InProcess n’est pas Plateforme Agréée, ce que l’on appelait auparavant PDP. Nous générons la facture et ses données : mentions obligatoires, structure, récapitulatif. Nous avons fait contrôler une facture issue de l’outil par une plateforme agréée, et le document passe la validation. La transmission et l’archivage à valeur probante, en revanche, passent par le canal habilité de l’artisan, c’est-à-dire sa plateforme agréée ou le logiciel comptable qu’il utilise. C’est là que la facture acquiert sa valeur légale. Notre rôle s’arrête à la produire proprement et à ce qu’elle arrive dans ce canal.

Pour un artisan, cela signifie deux choses. L’obligation qui tombe au 1er septembre est celle de recevoir : il doit être en mesure de recevoir une facture électronique de ses fournisseurs, ce qui ne se règle pas avec un outil de devis, mais avec son expert-comptable et sa plateforme.

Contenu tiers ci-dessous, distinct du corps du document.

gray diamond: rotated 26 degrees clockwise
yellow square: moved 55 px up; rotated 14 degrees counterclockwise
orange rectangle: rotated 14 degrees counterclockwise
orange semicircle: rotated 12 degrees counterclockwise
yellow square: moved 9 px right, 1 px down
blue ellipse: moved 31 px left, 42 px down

L’obligation d’émettre, elle, arrive en septembre 2027 pour les TPE et les PME. Il dispose donc d’un an, et le bon réflexe consiste à vérifier dès maintenant par quel canal ses factures partiront, plutôt que de le découvrir l’été prochain.

Un artisan qui envisage de s’équiper : quelles questions doit-il se poser avant de comparer les outils ?

Deux, essentiellement, et elles précèdent toute comparaison de fonctionnalités ou de prix (pour aller plus loin, voir notre comparatif des logiciels BTP 2026).

La première : qui va s’en servir ? Un artisan seul et une entreprise de cinq compagnons n’ont pas le même besoin. Dès qu’ils sont plusieurs, la question devient celle du partage de l’information : est-ce que le technicien qui rédige son compte rendu sur le chantier alimente le même dossier que la personne qui facture au bureau, ou est-ce que chacun tient sa version ? Beaucoup d’outils règlent très bien le cas d’une personne seule et se révèlent inutilisables à trois. C’est une question à se poser avant, pas après.

La seconde : qui va maintenir tout cela dans le temps ? On voit beaucoup d’artisans et de petites structures bricoler leur propre automatisation avec un assistant généraliste et deux ou trois outils branchés ensemble. Cela fonctionne, souvent bien, pendant quelques semaines. Puis un des outils change, un modèle est mis à jour, et il faut reprendre l’ensemble. Ce qu’on construit soi-même, on le maintient soi-même, et ce temps de maintenance n’apparaît jamais dans le calcul initial. La vraie question n’est donc pas « est-ce que je peux le faire moi-même », mais « est-ce que je veux en être responsable dans deux ans ».

Si les réponses sont claires, le choix devient simple.